The most obvious move in the NFL this offseason was the Ravens signing a new wide receiver (or three). It was less obvious why the team decided to commit so much money to former Redskins receiver Ryan Grant.

Grant has long been beloved by his coaches and teammates, but the results have never been there on game day. He has some potential to improve if given a larger role in a team's offense, which he likely would have had in Baltimore, but it never made much sense to offer him a 4-year contract worth nearly 30 million, with $14.5 million guaranteed.

Thankfully for fans who were uninspired by the reported agreement, Grant was unable to pass his physical and will not be joining the team.


At a press conference Friday morning, GM Ozzie Newsome called the void a "medical decision" that Newsome had no control over. 

NFL insider Ian Rapoport reported that Grant is recovering from a Grade 2 sprained ankle that would need two months rest.

You have to feel for Grant, who by all accounts has worked his tail off for many years just waiting for his chance.

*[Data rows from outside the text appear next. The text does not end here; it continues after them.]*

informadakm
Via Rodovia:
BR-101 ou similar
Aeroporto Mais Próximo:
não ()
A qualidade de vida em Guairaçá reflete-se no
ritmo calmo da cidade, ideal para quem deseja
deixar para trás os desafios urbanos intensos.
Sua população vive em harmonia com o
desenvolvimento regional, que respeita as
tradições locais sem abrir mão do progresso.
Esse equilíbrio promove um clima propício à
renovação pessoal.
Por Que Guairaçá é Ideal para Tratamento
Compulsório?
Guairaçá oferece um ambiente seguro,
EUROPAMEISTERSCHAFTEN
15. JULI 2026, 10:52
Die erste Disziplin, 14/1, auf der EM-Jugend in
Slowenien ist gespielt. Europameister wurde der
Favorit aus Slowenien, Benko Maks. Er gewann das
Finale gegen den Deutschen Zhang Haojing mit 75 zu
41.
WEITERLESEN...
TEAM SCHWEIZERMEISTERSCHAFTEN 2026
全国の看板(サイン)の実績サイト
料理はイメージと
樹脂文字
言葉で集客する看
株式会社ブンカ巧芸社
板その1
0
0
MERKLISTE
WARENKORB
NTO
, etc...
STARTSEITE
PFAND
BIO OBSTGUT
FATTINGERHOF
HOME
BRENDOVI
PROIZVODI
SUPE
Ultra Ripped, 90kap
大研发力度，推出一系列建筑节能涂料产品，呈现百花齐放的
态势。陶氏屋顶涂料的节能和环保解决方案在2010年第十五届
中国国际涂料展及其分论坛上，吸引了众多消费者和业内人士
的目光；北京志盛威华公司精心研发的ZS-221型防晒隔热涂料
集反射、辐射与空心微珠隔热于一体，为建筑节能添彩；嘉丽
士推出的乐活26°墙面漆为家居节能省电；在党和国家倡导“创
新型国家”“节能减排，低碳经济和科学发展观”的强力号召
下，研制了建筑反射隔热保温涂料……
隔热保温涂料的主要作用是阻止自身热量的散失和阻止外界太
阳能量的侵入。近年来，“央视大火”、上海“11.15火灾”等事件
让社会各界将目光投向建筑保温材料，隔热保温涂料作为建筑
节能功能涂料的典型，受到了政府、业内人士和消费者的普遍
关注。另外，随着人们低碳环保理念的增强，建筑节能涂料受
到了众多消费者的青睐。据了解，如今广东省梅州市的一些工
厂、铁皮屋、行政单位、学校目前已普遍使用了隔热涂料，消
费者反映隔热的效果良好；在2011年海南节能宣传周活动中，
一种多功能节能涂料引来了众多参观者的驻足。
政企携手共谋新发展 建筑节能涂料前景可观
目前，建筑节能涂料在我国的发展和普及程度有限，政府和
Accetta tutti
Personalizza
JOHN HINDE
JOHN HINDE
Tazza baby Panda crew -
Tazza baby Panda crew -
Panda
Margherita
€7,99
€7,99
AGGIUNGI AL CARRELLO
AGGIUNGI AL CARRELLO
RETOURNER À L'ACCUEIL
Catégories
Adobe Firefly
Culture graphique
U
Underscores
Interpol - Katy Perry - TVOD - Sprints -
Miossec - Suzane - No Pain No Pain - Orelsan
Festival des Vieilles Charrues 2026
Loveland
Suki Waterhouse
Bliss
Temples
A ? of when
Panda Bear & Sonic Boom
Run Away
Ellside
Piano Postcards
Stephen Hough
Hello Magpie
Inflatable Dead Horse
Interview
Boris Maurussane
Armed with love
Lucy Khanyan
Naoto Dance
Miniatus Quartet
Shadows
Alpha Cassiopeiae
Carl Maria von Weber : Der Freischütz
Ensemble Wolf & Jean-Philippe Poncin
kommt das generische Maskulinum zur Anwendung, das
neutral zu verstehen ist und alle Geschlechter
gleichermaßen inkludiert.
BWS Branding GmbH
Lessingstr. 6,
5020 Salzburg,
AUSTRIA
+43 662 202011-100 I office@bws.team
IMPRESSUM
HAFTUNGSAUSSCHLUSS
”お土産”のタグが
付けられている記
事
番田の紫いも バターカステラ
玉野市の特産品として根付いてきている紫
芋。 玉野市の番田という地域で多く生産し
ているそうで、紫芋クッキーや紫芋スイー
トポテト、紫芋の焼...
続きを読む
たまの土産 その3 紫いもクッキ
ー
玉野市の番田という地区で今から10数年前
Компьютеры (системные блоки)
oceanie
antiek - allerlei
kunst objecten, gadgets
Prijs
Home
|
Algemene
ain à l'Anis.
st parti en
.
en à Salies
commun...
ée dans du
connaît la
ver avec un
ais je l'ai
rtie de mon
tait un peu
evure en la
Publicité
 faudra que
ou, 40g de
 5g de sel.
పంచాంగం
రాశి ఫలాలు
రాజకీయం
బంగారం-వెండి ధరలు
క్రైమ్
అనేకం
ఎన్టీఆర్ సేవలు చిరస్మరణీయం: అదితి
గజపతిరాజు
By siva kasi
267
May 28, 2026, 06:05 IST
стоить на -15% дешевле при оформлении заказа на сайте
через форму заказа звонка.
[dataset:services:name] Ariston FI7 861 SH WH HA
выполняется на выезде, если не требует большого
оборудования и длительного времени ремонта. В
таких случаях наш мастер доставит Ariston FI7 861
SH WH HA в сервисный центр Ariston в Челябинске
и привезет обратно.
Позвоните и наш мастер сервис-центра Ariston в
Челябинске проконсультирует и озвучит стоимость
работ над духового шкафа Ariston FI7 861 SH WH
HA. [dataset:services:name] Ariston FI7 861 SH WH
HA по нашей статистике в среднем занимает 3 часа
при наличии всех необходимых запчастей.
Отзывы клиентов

It's never easy missing out on nearly $15 million dollars guaranteed, but Grant should be able to find work with another team.

The timing of this news, coming so soon after former Raider Michael Crabtree became available, seemed fishy to some.

At Friday's press conference, Newsome also said the team would have still pursued Crabtree if they signed Grant. 

It's probably not fair to suggest that an NFL franchise would actually so publicly back out of a deal just because another option came along, as any team with that reputation would struggle to attract future free agents. That said, it could end up working out splendidly for the team.

Besides, if all else is equal, shouldn't a team located in Baltimore be going after a guy named CRABtree?